Esta vez no hubo nada del carnaval cartagenero de septiembre. Ni palomas al vuelo, ni salvas, ni multitudes vestidas de blanco esperanza, ni encuentro de culturas. Nada. Menos, invitados internacionales, desfile de mandatarios, delegaciones y dignatarios de organismos multilaterales políticos y económicos.
Fue más bien una mañana anodina. Un día más de trancón en el centro de Bogotá, exacerbado esta vez por el cierre de todas las calles, dos cuadras a la redonda del Teatro Colón.
Estaban anunciadas marchas de apoyo y de rechazo al Acuerdo Definitivo y montadas dos pantallas gigantes en la Plaza de Bolívar para seguir el acto protocolario. Al final, llegó un grupo reducido de entusiastas del Sí y no más de un puñado de activistas del No. La Plaza, tan frenética en distintas jornadas en los últimos tres meses, no fue ocupada ni en su tercera parte y al mediodía volvió a quedar vacía, superada la escasa euforia de la paz por los afanes del almuerzo.
Creo que ese sentimiento es generalizado. Se firmó el acuerdo, por fin; esto es histórico, pero han pasado tantas cosas y han quedado tantas dudas, que uno no se siente pleno. Llegando al Teatro Colón lo resumió el general retirado de la Policía y negociador de paz Óscar Naranjo, cuando le pregunté cómo sentía el momento: “Muy contento, pero la procesión va por dentro”. ¿Por qué? “Porque uno se sorprende con algunos dirigentes de este país, esperemos que todo sea para bien”. Y me lo confirmó, esta vez a la salida del recinto, Lucho Garzón, exfuncionario del Gobierno y reconocido activista por la paz: “Hay que seguir apoyando esto, pero manteniendo bajo perfil”.
Porque nadie saca pecho, nadie puede decir con seguridad qué pasará con este Acuerdo de hoy a unos meses, nadie en el fondo tiene la certeza de que lo firmado sea “Estable y Duradero”.
Esperanza
Y sin embargo, ahí está la esperanza. Otra marca indeleble del espíritu colombiano. Quizá esta vez sí sea.
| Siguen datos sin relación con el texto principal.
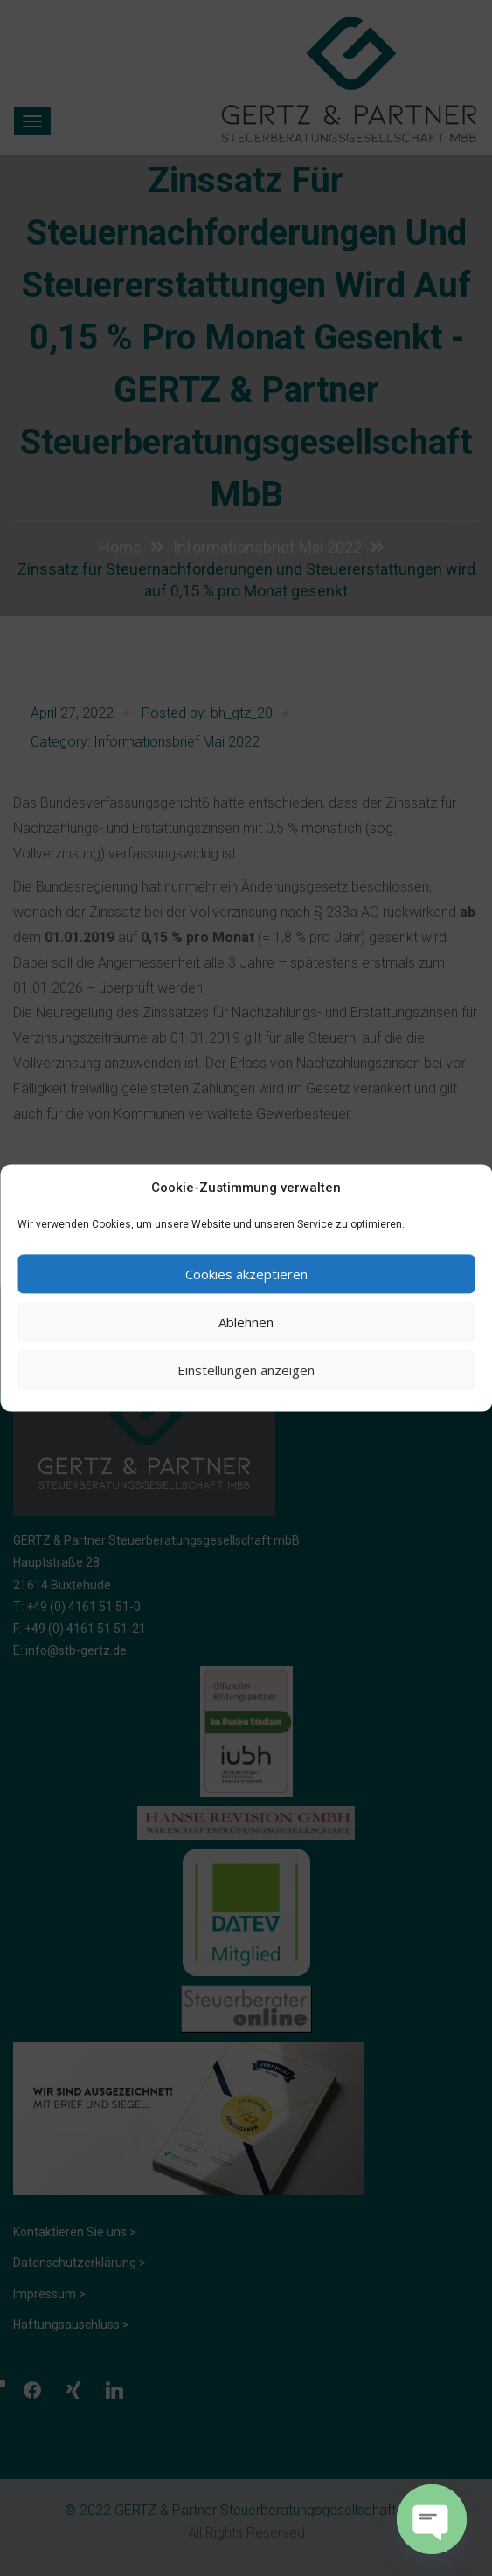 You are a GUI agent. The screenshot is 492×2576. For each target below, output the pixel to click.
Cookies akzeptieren (246, 1274)
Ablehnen (246, 1322)
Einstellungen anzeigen (246, 1370) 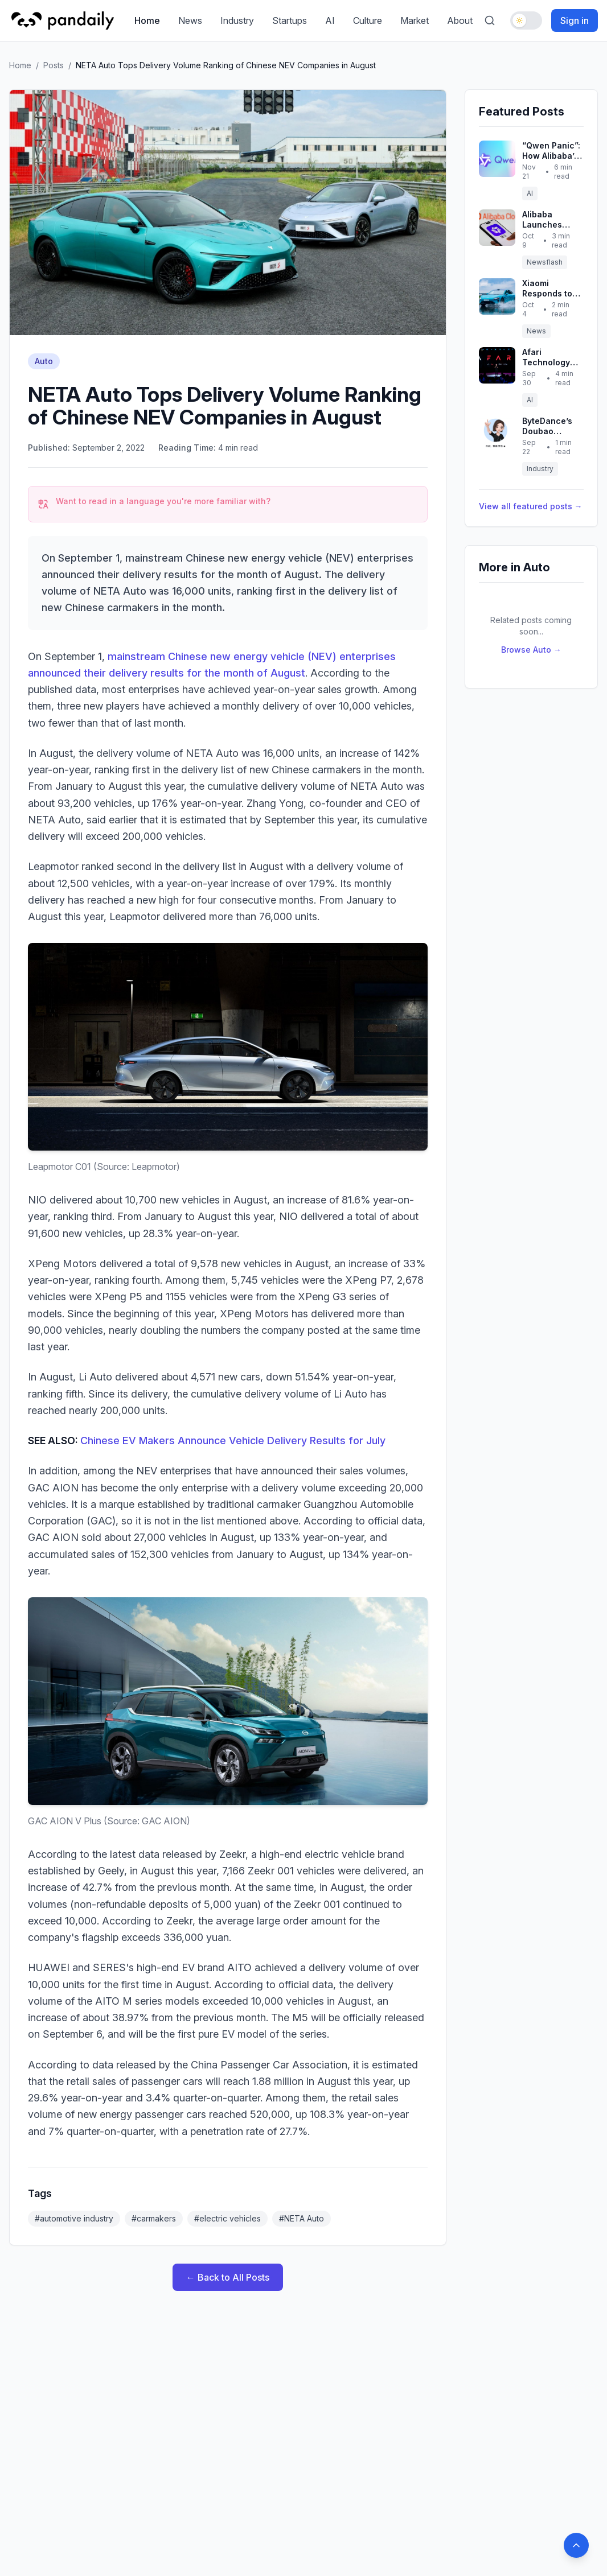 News (190, 20)
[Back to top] (576, 2545)
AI (330, 20)
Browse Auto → (531, 649)
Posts (53, 65)
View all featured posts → (531, 506)
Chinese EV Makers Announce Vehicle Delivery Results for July (232, 1440)
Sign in (574, 20)
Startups (289, 20)
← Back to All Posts (227, 2277)
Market (414, 20)
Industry (237, 20)
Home (147, 20)
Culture (367, 20)
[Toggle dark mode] (526, 20)
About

Quizá este acto del 24 de noviembre del 2016, tan austero, tan corto, tan sin brillo, resulte el efectivo, el que acabe de una buena vez con la manía de dirimir los conflictos a machete o a balazos y nos marque la senda para construir un país en que sea más fácil y más seguro vivir.
Para justificar esa esperanza, Rodrigo Londoño, en su discurso, volvió a pedir perdón a las víctimas de las Farc, manifestó respeto por sus adversarios y remató con una invitación “a convivir en la diferencia, a que nunca más haya un muerto por causas políticas y a que la palabra sea la única arma que nos permitamos usar los colombianos”.
También lo hicieron las palabras del presidente, Juan Manuel Santos, unos minutos más tarde: “Veamos en este un momento de cambio, de transformación, que nos permita creer en un mejor mañana, no con la exigencia de lo inalcanzable, sino con la certeza de lo posible. Trabajemos juntos, superemos las diferencias, démonos la oportunidad de convertir este sueño en realidad”.
Y siguió alimentándola la voz y la cadencia de Cecilia Silva Caraballo, la cartagenera que cerró el acto de firma de la paz con otro toque cultural bien colombiano en el escenario del Colón. Porque cuando cantó Violencia, la cumbia de José Barros, nos volvió a acordar que Colombia es un país tejido por sus tragedias, sus talentos y sus esperanzas sin límites.
Destacado
800 personas presenciaron en el Teatro Colón de Bogotá la firma del segundo Acuerdo Final de Paz con las Farc. El acto duró solo 45 minutos.